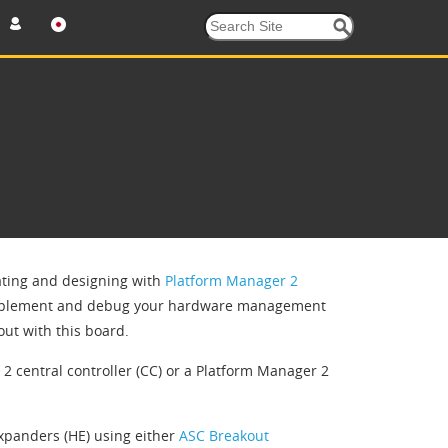
uating and designing with
Platform Manager 2
 implement and debug your hardware management
ut with this board.
2 central controller (CC) or a Platform Manager 2
expanders (HE) using either
ASC Breakout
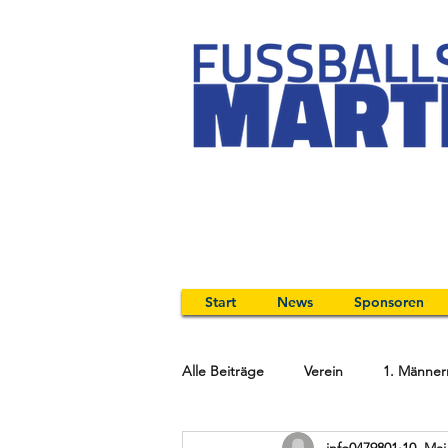
Start
News
Sponsoren
Alle Beiträge
Verein
1. Männer
info0479801
10. Mai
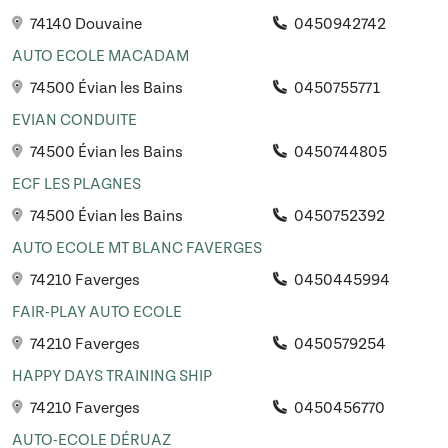
74140 Douvaine
0450942742
AUTO ECOLE MACADAM
74500 Évian les Bains
0450755771
EVIAN CONDUITE
74500 Évian les Bains
0450744805
ECF LES PLAGNES
74500 Évian les Bains
0450752392
AUTO ECOLE MT BLANC FAVERGES
74210 Faverges
0450445994
FAIR-PLAY AUTO ECOLE
74210 Faverges
0450579254
HAPPY DAYS TRAINING SHIP
74210 Faverges
0450456770
AUTO-ECOLE DÉRUAZ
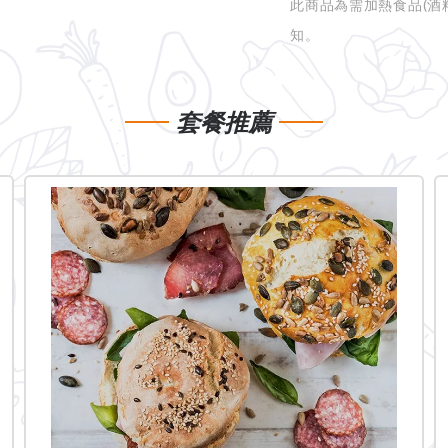
此商品為需加熱食品
(
知。
套餐推薦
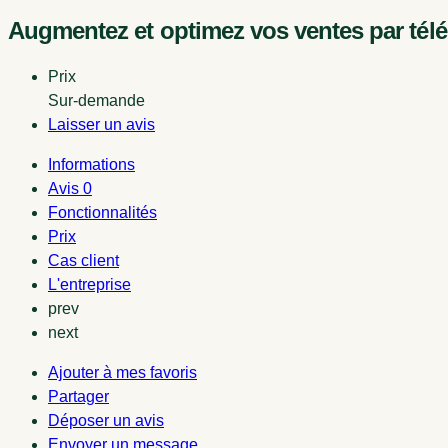
Augmentez et optimez vos ventes par tél
Prix
Sur-demande
Laisser un avis
Informations
Avis
0
Fonctionnalités
Prix
Cas client
L'entreprise
prev
next
Ajouter à mes favoris
Partager
Déposer un avis
Envoyer un message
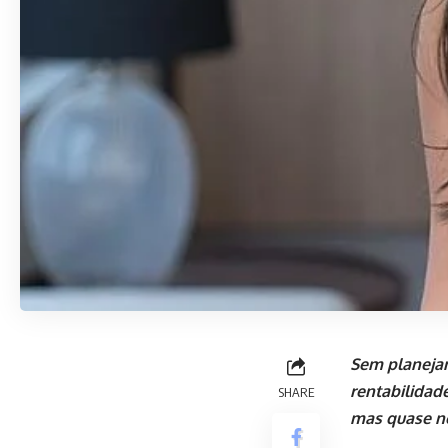
Sem planejam
rentabilidade
SHARE
mas quase n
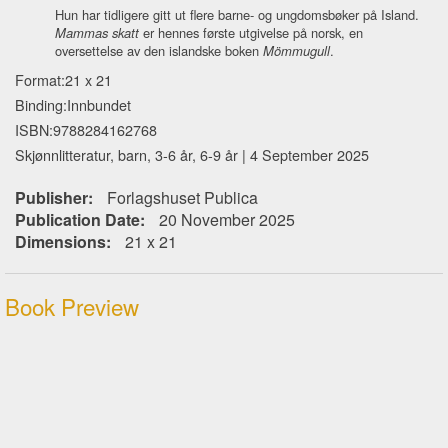
Hun har tidligere gitt ut flere barne- og ungdomsbøker på Island.
Mammas skatt
er hennes første utgivelse på norsk, en
oversettelse av den islandske boken
Mömmugull
.
Format:21 x 21
Binding:Innbundet
ISBN:9788284162768
Skjønnlitteratur, barn, 3-6 år, 6-9 år | 4 September 2025
Publisher:
Forlagshuset Publica
Publication Date:
20 November 2025
Dimensions:
21 x 21
Book Preview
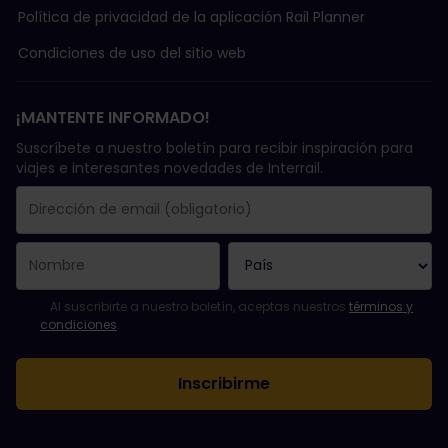
Política de privacidad de la aplicación Rail Planner
Condiciones de uso del sitio web
¡MANTENTE INFORMADO!
Suscríbete a nuestro boletín para recibir inspiración para
viajes e interesantes novedades de Interrail.
Se suscribió con éxito.
El campo de dirección de email es obligatorio.
La dirección de email no es válida.
Ha habido un fallo al suscribirte al boletín. Vuelve a intentarlo
¡Ya te has suscrito a este boletín!
Acepta los términos y condiciones para suscribirte al boletín in
Al suscribirte a nuestro boletín, aceptas nuestros
términos y
condiciones
.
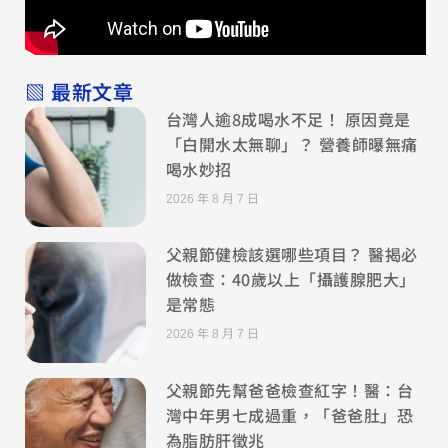
▧ 最新文章
台灣人逾8成喝水不足！ 原因竟是
「白開水太無聊」？ 營養師曝無痛
喝水妙招
2026 年 8 月 7 日
父親節健檢該選哪些項目？ 醫揭必
做檢查：40歲以上「攝護腺肥大」
是常態
2026 年 8 月 7 日
父親節先幫爸爸檢查紅字！醫：台
灣中年男七成過重，「爸爸肚」恐
為脂肪肝徵兆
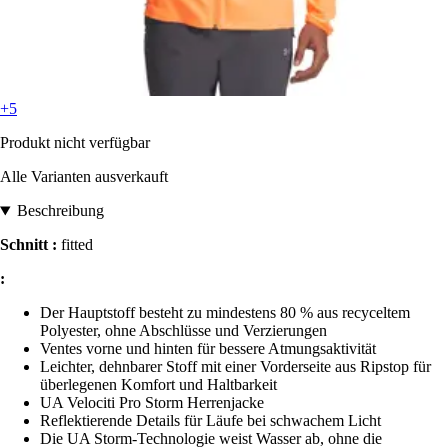
+5
Produkt nicht verfügbar
Alle Varianten ausverkauft
Beschreibung
Schnitt :
fitted
:
Der Hauptstoff besteht zu mindestens 80 % aus recyceltem
Polyester, ohne Abschlüsse und Verzierungen
Ventes vorne und hinten für bessere Atmungsaktivität
Leichter, dehnbarer Stoff mit einer Vorderseite aus Ripstop für
überlegenen Komfort und Haltbarkeit
UA Velociti Pro Storm Herrenjacke
Reflektierende Details für Läufe bei schwachem Licht
Die UA Storm-Technologie weist Wasser ab, ohne die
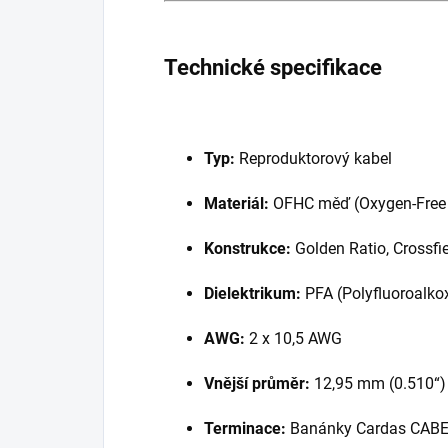
Technické specifikace
Typ:
Reproduktorový kabel
Materiál:
OFHC měď (Oxygen-Free 
Konstrukce:
Golden Ratio, Crossfie
Dielektrikum:
PFA (Polyfluoroalko
AWG:
2 x 10,5 AWG
Vnější průměr:
12,95 mm (0.510“)
Terminace:
Banánky Cardas CABE n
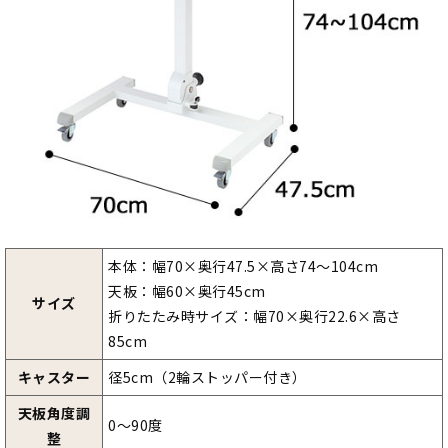
本体：幅70×奥行47.5×高さ74～104cm
天板：幅60×奥行45cm
サイズ
折りたたみ時サイズ：幅70×奥行22.6×高さ
85cm
キャスター
径5cm（2輪ストッパー付き）
天板角度調
0～90度
整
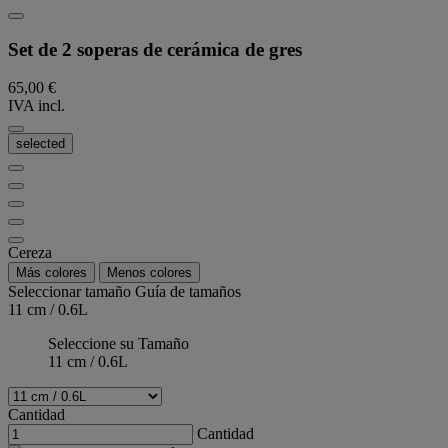
Set de 2 soperas de cerámica de gres
65,00 €
IVA incl.
selected
Cereza
Más colores
Menos colores
Seleccionar tamaño
Guía de tamaños
11 cm / 0.6L
Seleccione su Tamaño
11 cm / 0.6L
Cantidad
Cantidad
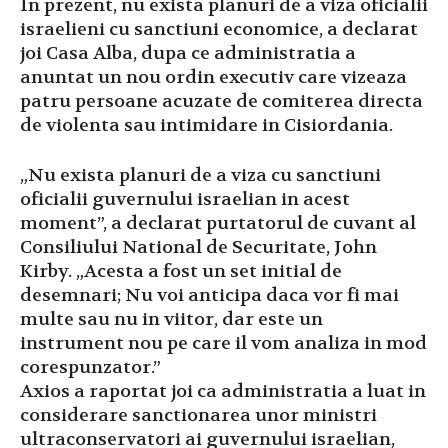
In prezent, nu exista planuri de a viza oficialii
israelieni cu sanctiuni economice, a declarat
joi Casa Alba, dupa ce administratia a
anuntat un nou ordin executiv care vizeaza
patru persoane acuzate de comiterea directa
de violenta sau intimidare in Cisiordania.
„Nu exista planuri de a viza cu sanctiuni
oficialii guvernului israelian in acest
moment”, a declarat purtatorul de cuvant al
Consiliului National de Securitate, John
Kirby. „Acesta a fost un set initial de
desemnari; Nu voi anticipa daca vor fi mai
multe sau nu in viitor, dar este un
instrument nou pe care il vom analiza in mod
corespunzator.”
Axios a raportat joi ca administratia a luat in
considerare sanctionarea unor ministri
ultraconservatori ai guvernului israelian,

-------------------------

### Exercise requirements
Could you repeat, exactly and with nothing added, the lines from the top of the entries above through the line that holds "ISBN:9788284162768", leaving out any pictures?

### Reply
uating and designing with
Platform Manager 2
 implement and debug your hardware management
ut with this board.
2 central controller (CC) or a Platform Manager 2
expanders (HE) using either
ASC Breakout
Start
News
Sponsoren
Alle Beiträge
Verein
1. Männer
info0479801
10. Mai
74140 Douvaine
0450942742
AUTO ECOLE MACADAM
74500 Évian les Bains
0450755771
EVIAN CONDUITE
74500 Évian les Bains
0450744805
ECF LES PLAGNES
74500 Évian les Bains
0450752392
AUTO ECOLE MT BLANC FAVERGES
74210 Faverges
0450445994
FAIR-PLAY AUTO ECOLE
74210 Faverges
0450579254
HAPPY DAYS TRAINING SHIP
74210 Faverges
0450456770
AUTO-ECOLE DÉRUAZ
此商品為需加熱食品
(
知。
套餐推薦
Augmentez et optimez vos ventes par tél
Prix
Sur-demande
Laisser un avis
Informations
Avis
0
Fonctionnalités
Prix
Cas client
L'entreprise
prev
next
Ajouter à mes favoris
Partager
Déposer un avis
Envoyer un message
Sem planejam
rentabilidade
SHARE
mas quase n
Hun har tidligere gitt ut flere barne- og ungdomsbøker på Island.
Mammas skatt
er hennes første utgivelse på norsk, en
oversettelse av den islandske boken
Mömmugull
.
Format:21 x 21
Binding:Innbundet
ISBN:9788284162768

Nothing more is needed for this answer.